Archive for April, 2023

Recollecting the future.

April 13, 2023

Here lies One Whose Name was writ in Water – i.e., John Keats. Snapped in 2019, shortly before an aborted flight home in which an engine of the Norwegian Air 787 exploded, raining fiery metal down through houses and cars in Isola Sacra before we got out to sea, dumped our remaining fuel, turned back inland, and hit the ground at Fiumicino hard enough to blow out the front wheels. For my part, I can now say with certainty what I would do if my plane had to make an emergency landing: as the Italians around me performed their fear, I read Goethe.

Anyway, when I shared the photo with my friend Matt Johnson, he replied with a line from Shelley’s A Defence of Poetry: “The mirrors of the gigantic shadows which futurity casts upon the present.”

What a strange, magnificent idea! Even just working out the physics of it is challenging. Is poetry a mirror that reflects shadows cast from the future back onto their source?

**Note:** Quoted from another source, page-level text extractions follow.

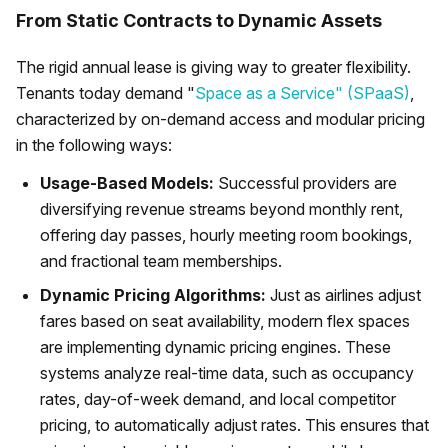
From Static Contracts to Dynamic Assets
The rigid annual lease is giving way to greater flexibility.
Tenants today demand "
Space as a Service" (SPaaS)
,
characterized by on-demand access and modular pricing
in the following ways:
Usage-Based Models:
Successful providers are
diversifying revenue streams beyond monthly rent,
offering day passes, hourly meeting room bookings,
and fractional team memberships.
Dynamic Pricing Algorithms:
Just as airlines adjust
fares based on seat availability, modern flex spaces
are implementing dynamic pricing engines. These
systems analyze real-time data, such as occupancy
rates, day-of-week demand, and local competitor
pricing, to automatically adjust rates. This ensures that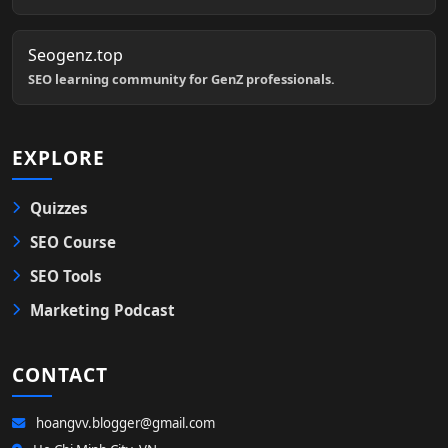
Seogenz.top
SEO learning community for GenZ professionals.
EXPLORE
Quizzes
SEO Course
SEO Tools
Marketing Podcast
CONTACT
hoangvv.blogger@gmail.com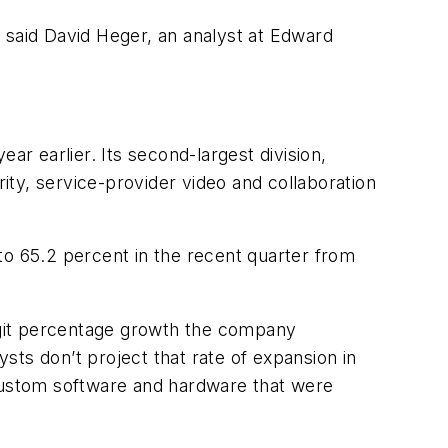
,” said David Heger, an analyst at Edward
ear earlier. Its second-largest division,
rity, service-provider video and collaboration
to 65.2 percent in the recent quarter from
digit percentage growth the company
ts don’t project that rate of expansion in
custom software and hardware that were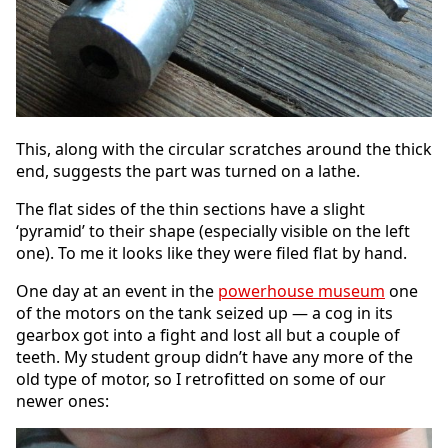
This, along with the circular scratches around the thick
end, suggests the part was turned on a lathe.
The flat sides of the thin sections have a slight
‘pyramid’ to their shape (especially visible on the left
one). To me it looks like they were filed flat by hand.
One day at an event in the
powerhouse museum
one
of the motors on the tank seized up — a cog in its
gearbox got into a fight and lost all but a couple of
teeth. My student group didn’t have any more of the
old type of motor, so I retrofitted on some of our
newer ones: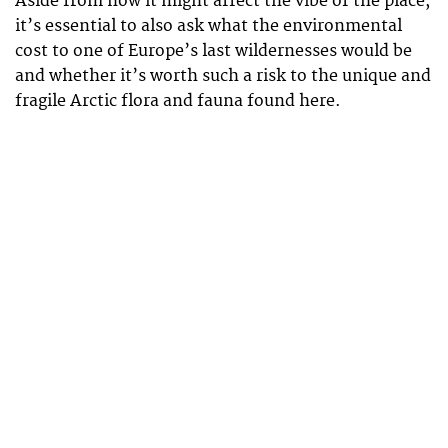
Aside from how it might affect the vibe of the place,
it’s essential to also ask what the environmental
cost to one of Europe’s last wildernesses would be
and whether it’s worth such a risk to the unique and
fragile Arctic flora and fauna found here.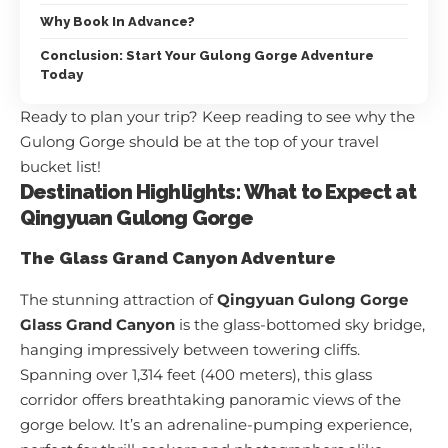
Why Book In Advance?
Conclusion: Start Your Gulong Gorge Adventure
Today
Ready to plan your trip? Keep reading to see why the
Gulong Gorge should be at the top of your travel
bucket list!
Destination Highlights: What to Expect at
Qingyuan Gulong Gorge
The Glass Grand Canyon Adventure
The stunning attraction of
Qingyuan Gulong Gorge
Glass Grand Canyon
is the glass-bottomed sky bridge,
hanging impressively between towering cliffs.
Spanning over 1,314 feet (400 meters), this glass
corridor offers breathtaking panoramic views of the
gorge below. It’s an adrenaline-pumping experience,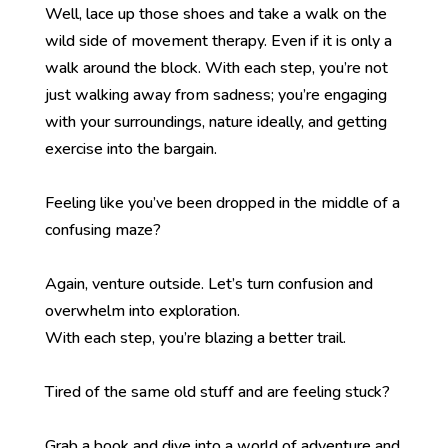
Well, lace up those shoes and take a walk on the
wild side of movement therapy. Even if it is only a
walk around the block. With each step, you’re not
just walking away from sadness; you’re engaging
with your surroundings, nature ideally, and getting
exercise into the bargain.
Feeling like you’ve been dropped in the middle of a
confusing maze?
Again, venture outside. Let’s turn confusion and
overwhelm into exploration.
With each step, you’re blazing a better trail.
Tired of the same old stuff and are feeling stuck?
Grab a book and dive into a world of adventure and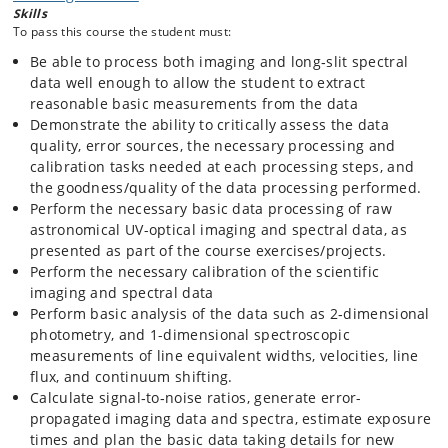
Skills
spectroscopy, thereby providing a background for Echelle and Integral
To pass this course the student must:
Field Spectroscopic processing. Introduction to the fundamental issues
related to the planning of data acquisition at the telescope.
Be able to process both imaging and long‐slit spectral
data well enough to allow the student to extract
The purpose is to enable the student to single‐handedly process
reasonable basic measurements from the data
standard imaging and long-slit spectral data in future research
Demonstrate the ability to critically assess the data
projects. These competences lay the background for potential future
expansion of the competences to more advanced and complex data
quality, error sources, the necessary processing and
processing techniques by the student.
calibration tasks needed at each processing steps, and
the goodness/quality of the data processing performed.
Perform the necessary basic data processing of raw
astronomical UV-optical imaging and spectral data, as
presented as part of the course exercises/projects.
Perform the necessary calibration of the scientific
imaging and spectral data
Perform basic analysis of the data such as 2‐dimensional
photometry, and 1-dimensional spectroscopic
measurements of line equivalent widths, velocities, line
flux, and continuum shifting.
Calculate signal‐to‐noise ratios, generate error-
propagated imaging data and spectra, estimate exposure
times and plan the basic data taking details for new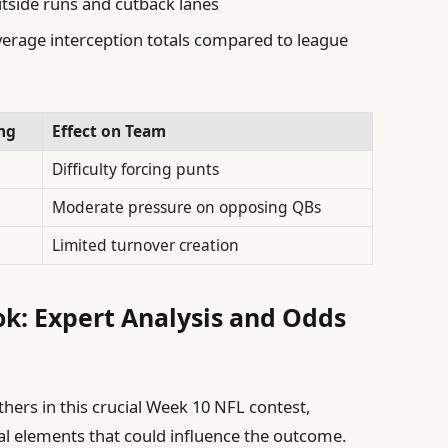
utside runs and cutback lanes
erage interception totals compared to league
ng
Effect on Team
Difficulty forcing punts
Moderate pressure on opposing QBs
Limited turnover creation
k: Expert Analysis and Odds
hers in this crucial Week 10 NFL contest,
tal elements that could influence the outcome.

I love the thought that the subject of a poem is backlit not just in space, by the sun, but in time — by a solar deity like Apollo, perhaps, from whom all poetry and prophesy radiates. The god inhabits a future tense and communicates back to the present indirectly, via shadows cast by intervening events, to his oracles and poets (“the hierophants of an unapprehended inspiration”), whose task it becomes – in some sense, as though Plato’s cave were turned inside out – to remember clearly what has not yet taken place.